◆ Action item:
From the entries below, gather each line containing the word "panel".

+--

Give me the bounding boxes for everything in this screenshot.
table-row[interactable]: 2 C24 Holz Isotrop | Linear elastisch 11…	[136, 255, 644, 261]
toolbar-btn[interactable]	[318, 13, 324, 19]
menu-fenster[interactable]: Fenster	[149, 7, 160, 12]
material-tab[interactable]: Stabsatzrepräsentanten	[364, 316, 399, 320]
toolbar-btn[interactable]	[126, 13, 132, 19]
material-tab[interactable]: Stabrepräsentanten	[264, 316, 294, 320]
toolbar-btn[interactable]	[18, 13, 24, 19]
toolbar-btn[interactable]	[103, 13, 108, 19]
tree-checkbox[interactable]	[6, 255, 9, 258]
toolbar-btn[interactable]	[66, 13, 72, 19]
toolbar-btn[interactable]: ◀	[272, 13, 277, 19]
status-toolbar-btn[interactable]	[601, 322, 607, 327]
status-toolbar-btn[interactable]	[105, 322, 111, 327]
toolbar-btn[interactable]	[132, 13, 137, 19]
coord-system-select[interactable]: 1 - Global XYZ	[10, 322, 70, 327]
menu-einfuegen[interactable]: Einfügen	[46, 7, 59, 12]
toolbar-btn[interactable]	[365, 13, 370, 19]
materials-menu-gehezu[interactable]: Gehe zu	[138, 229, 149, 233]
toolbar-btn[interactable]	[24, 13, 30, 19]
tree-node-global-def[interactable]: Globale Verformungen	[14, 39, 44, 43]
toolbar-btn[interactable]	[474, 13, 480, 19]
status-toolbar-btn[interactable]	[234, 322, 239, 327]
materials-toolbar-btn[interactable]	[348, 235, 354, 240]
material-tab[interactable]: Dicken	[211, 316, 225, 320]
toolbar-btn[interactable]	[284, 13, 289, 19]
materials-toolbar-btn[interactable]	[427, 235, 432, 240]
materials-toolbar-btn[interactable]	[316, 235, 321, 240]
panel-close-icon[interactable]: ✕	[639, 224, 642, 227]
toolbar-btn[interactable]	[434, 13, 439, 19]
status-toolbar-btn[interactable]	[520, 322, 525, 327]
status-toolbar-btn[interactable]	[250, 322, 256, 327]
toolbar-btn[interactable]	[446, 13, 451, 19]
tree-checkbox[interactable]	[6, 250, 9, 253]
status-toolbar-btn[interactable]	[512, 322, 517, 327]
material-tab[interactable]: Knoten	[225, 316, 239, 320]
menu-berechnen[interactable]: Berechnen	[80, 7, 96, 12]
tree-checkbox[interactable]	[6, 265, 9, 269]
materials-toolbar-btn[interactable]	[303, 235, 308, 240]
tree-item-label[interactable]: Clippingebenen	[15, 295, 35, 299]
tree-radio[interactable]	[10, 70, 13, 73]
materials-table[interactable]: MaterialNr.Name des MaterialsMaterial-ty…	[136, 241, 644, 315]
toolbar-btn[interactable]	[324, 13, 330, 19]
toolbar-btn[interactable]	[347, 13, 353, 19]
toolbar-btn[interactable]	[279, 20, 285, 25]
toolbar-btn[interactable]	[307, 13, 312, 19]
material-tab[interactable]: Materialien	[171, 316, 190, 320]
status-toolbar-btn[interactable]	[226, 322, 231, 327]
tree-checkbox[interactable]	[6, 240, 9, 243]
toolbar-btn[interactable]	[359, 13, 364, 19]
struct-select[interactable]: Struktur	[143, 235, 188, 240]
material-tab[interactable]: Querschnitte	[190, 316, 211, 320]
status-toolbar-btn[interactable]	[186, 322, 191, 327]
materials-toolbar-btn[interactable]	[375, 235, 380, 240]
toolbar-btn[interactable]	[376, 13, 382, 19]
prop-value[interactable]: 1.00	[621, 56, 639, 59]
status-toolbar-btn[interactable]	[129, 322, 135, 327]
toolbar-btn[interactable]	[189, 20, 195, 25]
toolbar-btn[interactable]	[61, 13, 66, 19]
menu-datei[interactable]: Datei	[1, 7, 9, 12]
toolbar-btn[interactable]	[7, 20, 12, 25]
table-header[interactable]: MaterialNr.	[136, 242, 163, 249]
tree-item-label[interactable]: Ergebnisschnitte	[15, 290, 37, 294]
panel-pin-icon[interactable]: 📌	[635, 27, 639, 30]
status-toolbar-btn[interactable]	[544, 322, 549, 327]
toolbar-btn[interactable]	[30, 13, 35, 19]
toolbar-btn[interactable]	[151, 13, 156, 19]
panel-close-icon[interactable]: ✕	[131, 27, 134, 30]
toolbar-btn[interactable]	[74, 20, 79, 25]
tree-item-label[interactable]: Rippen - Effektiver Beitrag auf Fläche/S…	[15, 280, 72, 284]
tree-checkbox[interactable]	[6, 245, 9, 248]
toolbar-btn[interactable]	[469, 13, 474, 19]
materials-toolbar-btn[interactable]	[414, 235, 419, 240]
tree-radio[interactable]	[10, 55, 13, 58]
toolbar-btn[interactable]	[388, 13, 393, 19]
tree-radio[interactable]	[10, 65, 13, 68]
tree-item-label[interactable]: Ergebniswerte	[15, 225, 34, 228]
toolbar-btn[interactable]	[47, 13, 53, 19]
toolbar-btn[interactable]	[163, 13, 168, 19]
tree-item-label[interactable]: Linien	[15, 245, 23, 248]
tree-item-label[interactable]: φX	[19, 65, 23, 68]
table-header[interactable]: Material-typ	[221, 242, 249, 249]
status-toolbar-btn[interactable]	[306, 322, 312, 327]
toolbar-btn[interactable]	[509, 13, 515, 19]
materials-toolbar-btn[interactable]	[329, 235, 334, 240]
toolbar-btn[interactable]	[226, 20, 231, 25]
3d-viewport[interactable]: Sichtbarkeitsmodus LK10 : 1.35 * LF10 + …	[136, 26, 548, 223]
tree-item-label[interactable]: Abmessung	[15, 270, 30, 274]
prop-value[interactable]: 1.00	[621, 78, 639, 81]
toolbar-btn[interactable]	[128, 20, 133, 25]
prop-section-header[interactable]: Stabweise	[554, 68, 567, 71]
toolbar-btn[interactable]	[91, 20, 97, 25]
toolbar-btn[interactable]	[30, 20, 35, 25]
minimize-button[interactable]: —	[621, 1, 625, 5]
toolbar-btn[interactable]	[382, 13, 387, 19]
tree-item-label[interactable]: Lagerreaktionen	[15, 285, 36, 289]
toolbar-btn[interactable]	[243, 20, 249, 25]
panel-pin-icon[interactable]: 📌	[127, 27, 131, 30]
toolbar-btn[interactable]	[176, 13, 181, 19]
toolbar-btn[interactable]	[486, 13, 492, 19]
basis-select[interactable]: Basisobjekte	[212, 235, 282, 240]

+--

◆ Solution to this problem:
panel-close-icon[interactable]: ✕	[639, 224, 642, 227]
panel-pin-icon[interactable]: 📌	[635, 27, 639, 30]
panel-close-icon[interactable]: ✕	[131, 27, 134, 30]
panel-pin-icon[interactable]: 📌	[127, 27, 131, 30]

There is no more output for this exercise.